■ PROBLEM STATEMENT
Everything in the listing below should be written out again exactly, except the pictures.

■ INFORMATION

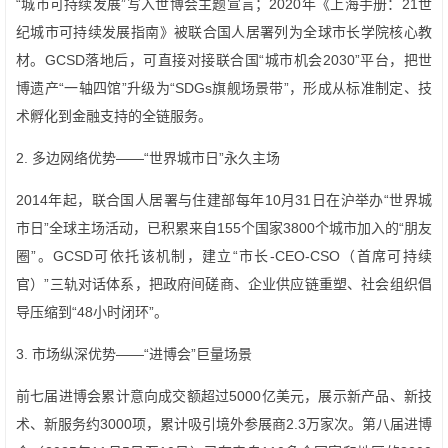
“城市可持续发展”写入世博会主题宣言；2020年《上海手册：21世
纪城市可持续发展指南》被联合国人居署列为全球市长学院核心教
材。GCSD落地后，可直接对接联合国“城市机会2030”平台，把世
博遗产“一轴四馆”升级为“SDGs旗舰场景带”，形成从标准制定、技
术孵化到金融支持的全链服务。
2. 多边网络优势——“世界城市日”永久主场
2014年起，联合国人居署与住建部每年10月31日在沪举办“世界城
市日”全球主场活动，已积累来自155个国家3800个城市加入的“朋友
圈”。GCSD可依托该机制，建立“市长-CEO-CSO（首席可持续
官）”三轨对话体系，把政府间磋商、企业供应链重塑、社会组织倡
导压缩到“48小时闭环”。
3. 市场纵深优势——“进博会”巨量场景
前七届进博会累计意向成交额超过5000亿美元，展示新产品、新技
术、新服务约3000项，累计吸引境外参展商2.3万家次。第八届进博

■ RESPONSE TO THIS TASK
“城市可持续发展”写入世博会主题宣言；2020年《上海手册：21世
纪城市可持续发展指南》被联合国人居署列为全球市长学院核心教
材。GCSD落地后，可直接对接联合国“城市机会2030”平台，把世
博遗产“一轴四馆”升级为“SDGs旗舰场景带”，形成从标准制定、技
术孵化到金融支持的全链服务。
2. 多边网络优势——“世界城市日”永久主场
2014年起，联合国人居署与住建部每年10月31日在沪举办“世界城
市日”全球主场活动，已积累来自155个国家3800个城市加入的“朋友
圈”。GCSD可依托该机制，建立“市长-CEO-CSO（首席可持续
官）”三轨对话体系，把政府间磋商、企业供应链重塑、社会组织倡
导压缩到“48小时闭环”。
3. 市场纵深优势——“进博会”巨量场景
前七届进博会累计意向成交额超过5000亿美元，展示新产品、新技
术、新服务约3000项，累计吸引境外参展商2.3万家次。第八届进博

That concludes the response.